In 1832 the Maternal Asssociaton made a bold decision to begin a magazine for mothers not limited to the doctrines of the Presbyterian Church. It was to be edited by Abigail Goodrich Whittelsey who offered the magazine as a forum where a range of differing perspectives on mothering were to be considered. The range was limited to the language of theology, but within that range those who viewed the self as depraved were published along with Lydia Hunt Sigourney who viewed the human body as the temple of the Holy Ghost. English Evangelical feminist Elizabeth Hamilton was published along with orthodox Calvinist cleric John Abbott. The magazine was intended to stimlulate and educate while generating maternal associations and facilitating communication between them by publishing their reports and concerns. It was a triumph for the women of First Presbyterian who had overcome the disabling conditions of their own crippling heritage to generously offer a means of growth to others. They used their resources to achieve the publication: Sophia Wells Williams's printer-publisher husband, William Williams, printed the magazine for the Association.

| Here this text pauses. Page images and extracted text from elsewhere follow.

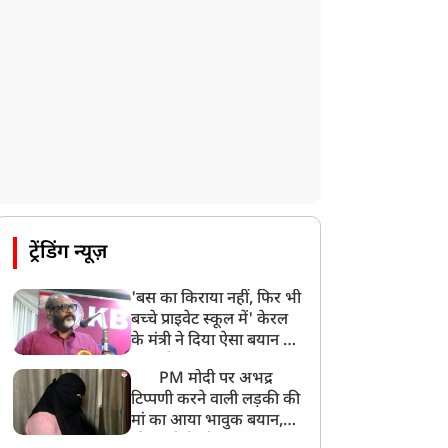
ट्रेंडिंग न्यूज़
'बस का किराया नहीं, फिर भी
बच्चे प्राइवेट स्कूल में' केरल
के मंत्री ने दिया ऐसा बयान की
खड़ा हो गया बड़ा बवाल
PM मोदी पर अभद्र
टिप्पणी करने वाली लड़की की
मां का आया भावुक बयान,
की अजीबोगरीब मांग, कहा-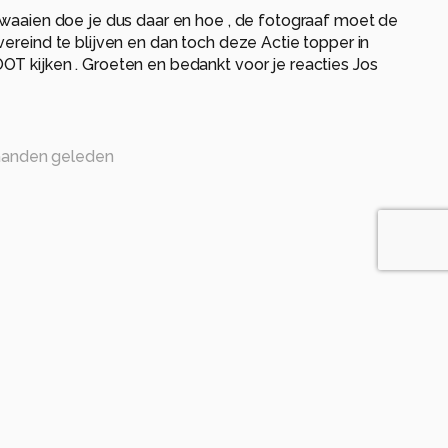
twaaien doe je dus daar en hoe , de fotograaf moet de
vereind te blijven en dan toch deze Actie topper in
T kijken . Groeten en bedankt voor je reacties Jos
anden geleden
10 maanden geleden
t....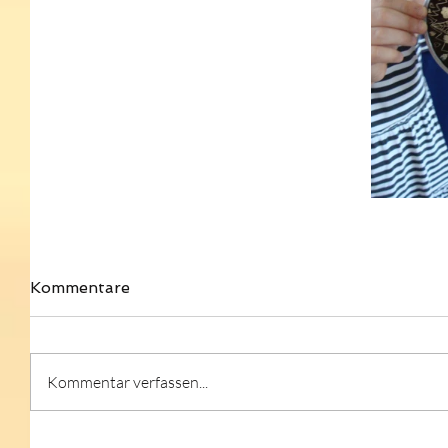
Kommentare
Kommentar verfassen...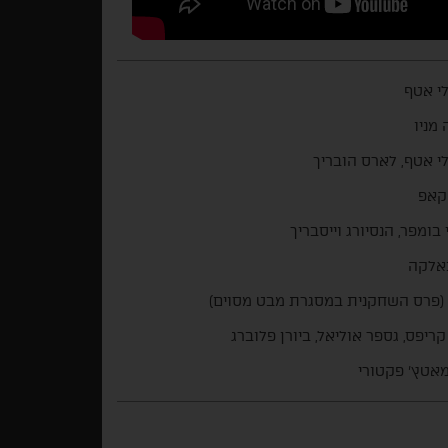
י אטף
 מניו
י אטף, לארס הובריך
קאפ
 בומפר, הנסיורג וייסבריך
באלקה
(פרס השחקנית במסגרת מבט מסוים)
 קריפס, גספר אוליאל, ביורן פלוברג
אטץ' פקטורי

Perhaps a periodical had been Abigail Goodrich Whittelsey's idea. The first issue states that First Maternal Association deemed it "expedient" that responsibility for the magazine be given to one person. That too may have been Abigail Whiittelsey's idea. The following year, she and her husband—who under the laws of coverture actually owned the magazine from its birth—moved the publication to New York City, thus severing its ties with its founders. Abigail Goodrich Wittelsey would have appeared eminently capable to Maternal Associaton members. In addition to having established a young ladies' seminary, her lineage was most impressive. She was a descendant of English royalty; of Charles Chauncey, the second president of Harvard; and was a relative of the 18th-century liberal Bostonian, Charles Chauncey whom historian Jay Fliegelman found to have been foremost in revising Calvinist conceptions of Jehovah. She was the sister of two of the most prolific authors in the United States: Samuel Griswold Goodrich, the author-editor of 170 volumes during his lifetime and Charles A. Goodrich, the author of 72 items. It was expedient then for the Association to send their magazine on its way with Abigail Goodrich Whittelsey. With her editorial guidance, the Association told women something quite remarkable in the first issue of its magazine. The editor informed prospective subscribers that the magazine would "embrace a variety of topics, upon each of which there may be expected the best information that can be obtained from our resources; such as our own experience…."

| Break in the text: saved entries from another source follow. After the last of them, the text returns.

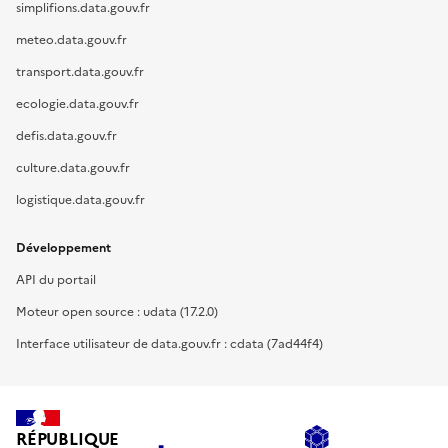
simplifions.data.gouv.fr
meteo.data.gouv.fr
transport.data.gouv.fr
ecologie.data.gouv.fr
defis.data.gouv.fr
culture.data.gouv.fr
logistique.data.gouv.fr
Développement
API du portail
Moteur open source : udata (17.2.0)
Interface utilisateur de data.gouv.fr : cdata (7ad44f4)
RÉPUBLIQUE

The Association was leading women to authorize themselves as they set out "to advocate kind and proper treatment of infants." The women of First Maternal Association in authorizing themselves and seeking to authorize others were transforming their relations with themselves, their children, their mates, and with the institutions that oppressed them.

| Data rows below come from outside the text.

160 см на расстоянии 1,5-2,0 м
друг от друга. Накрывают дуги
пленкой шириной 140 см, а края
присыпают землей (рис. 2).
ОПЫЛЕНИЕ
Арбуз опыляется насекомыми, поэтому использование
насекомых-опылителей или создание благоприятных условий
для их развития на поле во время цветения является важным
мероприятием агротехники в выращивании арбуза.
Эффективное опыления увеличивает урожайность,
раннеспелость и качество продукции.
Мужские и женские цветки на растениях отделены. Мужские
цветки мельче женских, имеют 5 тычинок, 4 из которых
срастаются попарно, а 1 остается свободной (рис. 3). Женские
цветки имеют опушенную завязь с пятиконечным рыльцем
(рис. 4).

While Fliegelman may be correct that "the most important historical phenomenon in the eighteenth century [was] the ongoing rejection of the theory of innate and transmitted depravity," it seems that it was not dead in Utica in the early national period: ministers and members of Uica's First Presbyterian Church sought to restablish that doctrine if not actual theocracy. They attempted to use female members as mothers to perpetuate Calvinist orthodoxy. That orientation was doomed in the early Republic as commerce grew at a rapid pace sidelining the clergy. Women used the auspices of First Presbyterian Church to sponsor their activities and took advantage of ministerial disarray; women sponsored revivals and created a maternal association in which they struggled through received ideology to begin to authorize themselves as mothers.

Although the members of first Maternal Association necessarily struggled thoughout their lives with an inherited theology that confused and oppressed them, they were learning to use this language and their class privilege to achieve their own goals; ultimately, they opened a forum where they offered to others the authority of women's experience as they struggled to affirm the value of their own selfhood and the selfhood of their children. In these ways, the members of First Maternal Association of Utica, New York, were subverting patriarchy.